“Baba omzu diye bir yer var. İliklerine kadar huzuru hissettiğin…”
“Neden bilmiyorum ama bugün seni çok özledim Babam.”
Hiç kimse iyi baba olarak dünyaya gelmez. İyi baba olmak sabır, sevgi ve bilgi işidir. Bir erkek için alacağı hiçbir ödül, çocuklarını gereğince yetiştirebilecek kadar doyurucu olamaz.
Çocuğun gelişiminde yeri doldurulması mümkün olmayan babayı, yıllarca "eve ekmek getiren adam" olarak gördük. Toplum ve aile yapısındaki değişimler, kadınların sosyal hayata daha fazla atılması, kadın ve erkeğin aile rollerinde değişikliklere neden oldu.
Bu bakımdan günümüzde babaya daha fazla iş düşmektedir. Araştırmalar babalarından ilgi ve sevgi gören çocukların daha başarılı ve sosyal olduklarını, sağlıklı ilişkiler kurabildiklerini, liderlik vasfı taşıdıklarını ve mutlu olduklarını göstermektedir.
Annenin ilk yaşlarda çocuk gelişimine katkısı gerçekten çok büyüktür. "Ana hakkı ödenmez. Ağlarsa anam ağlar, gerisi yalan ağlar." gibi Atasözleri bu gerçeği belirtir.
Baba ise eşi ve çocukları için güven kaynağıdır. Çocuklar babayı daha güçlü, daha çok bilen, daha çok saygı uyandıran kişi olarak bilirler.
Günümüzde babaların çocuk eğitimine daha etkin biçimde katıldıklarını söyleyemeyiz. Analar çocuklarıyla gereğinden çok, babalar da gereğinden az ilgileniyorlar.
Oysa çocuklarına verecek zamanı olmayan baba pek azdır. Çocuklara ayrılacak biraz zaman, kısa bir gezinti, yemekte söyleşmek, çocuklar için önemli ve anlamlıdır.
Babalar dinlenmeyi çocuklarıyla birlikte de yapabilirler. Okunmamış bir gazete çocukların yatmasından sonra da okunabilir.
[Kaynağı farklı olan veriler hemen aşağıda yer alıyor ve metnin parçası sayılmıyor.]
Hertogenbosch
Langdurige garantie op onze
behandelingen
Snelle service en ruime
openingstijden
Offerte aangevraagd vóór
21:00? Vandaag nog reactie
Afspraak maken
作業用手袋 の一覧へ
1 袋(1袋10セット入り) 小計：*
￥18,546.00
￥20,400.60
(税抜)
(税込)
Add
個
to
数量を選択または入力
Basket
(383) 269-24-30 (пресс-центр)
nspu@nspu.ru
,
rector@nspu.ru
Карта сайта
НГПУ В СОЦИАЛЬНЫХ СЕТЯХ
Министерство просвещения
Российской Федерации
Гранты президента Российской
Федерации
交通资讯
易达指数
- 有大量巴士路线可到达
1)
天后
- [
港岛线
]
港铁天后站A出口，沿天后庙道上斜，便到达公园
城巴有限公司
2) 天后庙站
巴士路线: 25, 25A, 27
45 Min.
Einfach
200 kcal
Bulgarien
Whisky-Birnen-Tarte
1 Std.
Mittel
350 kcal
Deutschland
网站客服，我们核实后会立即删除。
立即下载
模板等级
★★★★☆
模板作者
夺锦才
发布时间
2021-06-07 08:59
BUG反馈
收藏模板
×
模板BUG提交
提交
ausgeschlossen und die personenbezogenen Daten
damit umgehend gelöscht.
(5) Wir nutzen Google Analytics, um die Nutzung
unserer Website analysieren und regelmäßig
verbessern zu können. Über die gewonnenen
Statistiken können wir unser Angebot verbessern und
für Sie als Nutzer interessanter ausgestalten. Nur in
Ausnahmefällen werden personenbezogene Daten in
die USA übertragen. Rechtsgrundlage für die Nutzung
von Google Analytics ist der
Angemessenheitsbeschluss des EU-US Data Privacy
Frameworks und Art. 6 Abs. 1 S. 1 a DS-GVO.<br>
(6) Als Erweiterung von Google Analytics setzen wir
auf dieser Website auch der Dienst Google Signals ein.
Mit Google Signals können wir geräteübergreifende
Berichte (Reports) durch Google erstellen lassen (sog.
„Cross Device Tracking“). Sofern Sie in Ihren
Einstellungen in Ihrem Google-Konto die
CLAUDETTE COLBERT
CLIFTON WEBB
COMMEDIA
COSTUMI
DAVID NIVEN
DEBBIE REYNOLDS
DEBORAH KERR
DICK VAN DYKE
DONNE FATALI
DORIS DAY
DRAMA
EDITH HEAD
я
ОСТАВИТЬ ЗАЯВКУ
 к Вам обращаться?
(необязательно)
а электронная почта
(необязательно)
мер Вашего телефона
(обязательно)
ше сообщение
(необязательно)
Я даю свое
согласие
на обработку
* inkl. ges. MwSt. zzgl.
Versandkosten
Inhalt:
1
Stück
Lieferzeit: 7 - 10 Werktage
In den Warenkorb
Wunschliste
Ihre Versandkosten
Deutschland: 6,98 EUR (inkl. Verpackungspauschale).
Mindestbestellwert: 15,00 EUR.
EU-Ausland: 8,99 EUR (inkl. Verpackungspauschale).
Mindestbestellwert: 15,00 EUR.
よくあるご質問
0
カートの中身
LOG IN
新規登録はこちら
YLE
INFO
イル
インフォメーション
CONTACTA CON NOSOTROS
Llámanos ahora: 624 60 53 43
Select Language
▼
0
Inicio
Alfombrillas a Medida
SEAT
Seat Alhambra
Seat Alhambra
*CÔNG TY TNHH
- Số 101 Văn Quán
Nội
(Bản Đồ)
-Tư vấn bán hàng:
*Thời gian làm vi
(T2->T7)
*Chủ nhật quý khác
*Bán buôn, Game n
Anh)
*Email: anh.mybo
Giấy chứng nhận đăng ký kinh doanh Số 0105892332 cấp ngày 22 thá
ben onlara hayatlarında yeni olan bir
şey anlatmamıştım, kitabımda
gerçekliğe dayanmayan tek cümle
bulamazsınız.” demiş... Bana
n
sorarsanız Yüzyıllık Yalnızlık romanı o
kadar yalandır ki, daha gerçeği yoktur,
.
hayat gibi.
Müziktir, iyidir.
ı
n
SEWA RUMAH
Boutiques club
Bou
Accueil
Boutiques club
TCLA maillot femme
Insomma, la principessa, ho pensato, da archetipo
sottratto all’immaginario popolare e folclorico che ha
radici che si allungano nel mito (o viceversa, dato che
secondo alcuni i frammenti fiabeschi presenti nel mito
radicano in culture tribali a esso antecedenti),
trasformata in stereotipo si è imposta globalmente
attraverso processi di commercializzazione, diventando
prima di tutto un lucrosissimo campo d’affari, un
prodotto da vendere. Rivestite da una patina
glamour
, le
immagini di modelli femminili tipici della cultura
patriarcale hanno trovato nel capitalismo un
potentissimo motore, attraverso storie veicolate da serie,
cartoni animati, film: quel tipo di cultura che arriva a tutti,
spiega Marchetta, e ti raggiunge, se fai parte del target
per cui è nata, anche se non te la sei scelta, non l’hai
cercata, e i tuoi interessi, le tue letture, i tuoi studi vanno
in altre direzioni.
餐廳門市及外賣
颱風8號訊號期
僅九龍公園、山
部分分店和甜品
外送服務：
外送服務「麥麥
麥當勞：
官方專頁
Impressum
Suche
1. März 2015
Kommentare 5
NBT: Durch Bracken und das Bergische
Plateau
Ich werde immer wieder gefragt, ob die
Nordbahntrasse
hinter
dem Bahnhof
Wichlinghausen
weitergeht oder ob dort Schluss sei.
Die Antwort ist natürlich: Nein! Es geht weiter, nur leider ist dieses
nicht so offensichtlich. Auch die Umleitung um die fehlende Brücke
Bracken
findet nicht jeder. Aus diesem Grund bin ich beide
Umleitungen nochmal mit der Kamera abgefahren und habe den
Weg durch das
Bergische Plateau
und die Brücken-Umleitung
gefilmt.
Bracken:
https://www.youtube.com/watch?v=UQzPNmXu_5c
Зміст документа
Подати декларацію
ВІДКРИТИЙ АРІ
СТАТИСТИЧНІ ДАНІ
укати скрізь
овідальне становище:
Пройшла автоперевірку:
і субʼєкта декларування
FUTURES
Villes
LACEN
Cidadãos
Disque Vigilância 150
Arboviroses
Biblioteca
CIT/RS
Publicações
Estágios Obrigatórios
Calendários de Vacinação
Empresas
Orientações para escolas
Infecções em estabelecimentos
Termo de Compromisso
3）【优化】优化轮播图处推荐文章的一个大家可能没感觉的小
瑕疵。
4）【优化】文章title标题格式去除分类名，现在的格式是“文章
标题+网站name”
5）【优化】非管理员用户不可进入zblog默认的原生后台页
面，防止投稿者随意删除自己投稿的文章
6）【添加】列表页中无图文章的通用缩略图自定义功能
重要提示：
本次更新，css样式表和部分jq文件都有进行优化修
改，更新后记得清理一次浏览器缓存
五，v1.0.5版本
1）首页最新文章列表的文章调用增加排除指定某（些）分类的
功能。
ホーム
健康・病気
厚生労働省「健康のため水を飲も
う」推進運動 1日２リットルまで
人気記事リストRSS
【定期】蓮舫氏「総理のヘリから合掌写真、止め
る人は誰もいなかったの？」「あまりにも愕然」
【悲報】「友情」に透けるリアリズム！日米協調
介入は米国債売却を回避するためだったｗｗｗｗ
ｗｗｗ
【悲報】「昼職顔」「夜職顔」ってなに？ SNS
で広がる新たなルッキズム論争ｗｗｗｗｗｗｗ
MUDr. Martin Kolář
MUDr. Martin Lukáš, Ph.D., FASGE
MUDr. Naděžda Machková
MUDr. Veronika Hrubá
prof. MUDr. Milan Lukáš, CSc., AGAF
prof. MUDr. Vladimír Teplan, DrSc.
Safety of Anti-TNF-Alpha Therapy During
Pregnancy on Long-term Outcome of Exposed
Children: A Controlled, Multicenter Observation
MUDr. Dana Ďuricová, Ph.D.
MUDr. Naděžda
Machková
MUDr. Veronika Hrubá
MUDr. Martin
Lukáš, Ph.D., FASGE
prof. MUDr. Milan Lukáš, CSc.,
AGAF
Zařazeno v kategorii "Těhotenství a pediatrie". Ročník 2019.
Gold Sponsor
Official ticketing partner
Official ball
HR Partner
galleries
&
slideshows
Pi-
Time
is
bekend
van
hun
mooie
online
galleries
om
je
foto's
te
Hafta sonu birlikte bir gezinti, evde onarım işlerinin birlikte yapılması, çocuklara; susadıkları, özledikleri ve ihtiyaç duydukları “baba” duygusunu yaşatır. Birlikte geçirilen bu saatler, gün boyu çocuklarla iç içe yaşayan ve bunalan anneye de soluk aldırır.
Bazı babalar, çocukları yalnız sevmek için yanına yaklaştırır. Olumsuz davranışlarını görünce anneyi suçlar. Çocuklar sorunların çözümü için sokuldukça, "gidin annenize sorun", diye geri çevirir. İstek anneden gelince de baba; "bildiğin gibi yap" diyerek sorumluluktan kaçar. Yaz tatillerini bile çocuklarından ayrı geçiren babalar vardır. İşinden başını kaldıramayan, eve, gergin ve yorgun dönen baba, sorumluluktan kaçışını haklı göstermeğe çalışır.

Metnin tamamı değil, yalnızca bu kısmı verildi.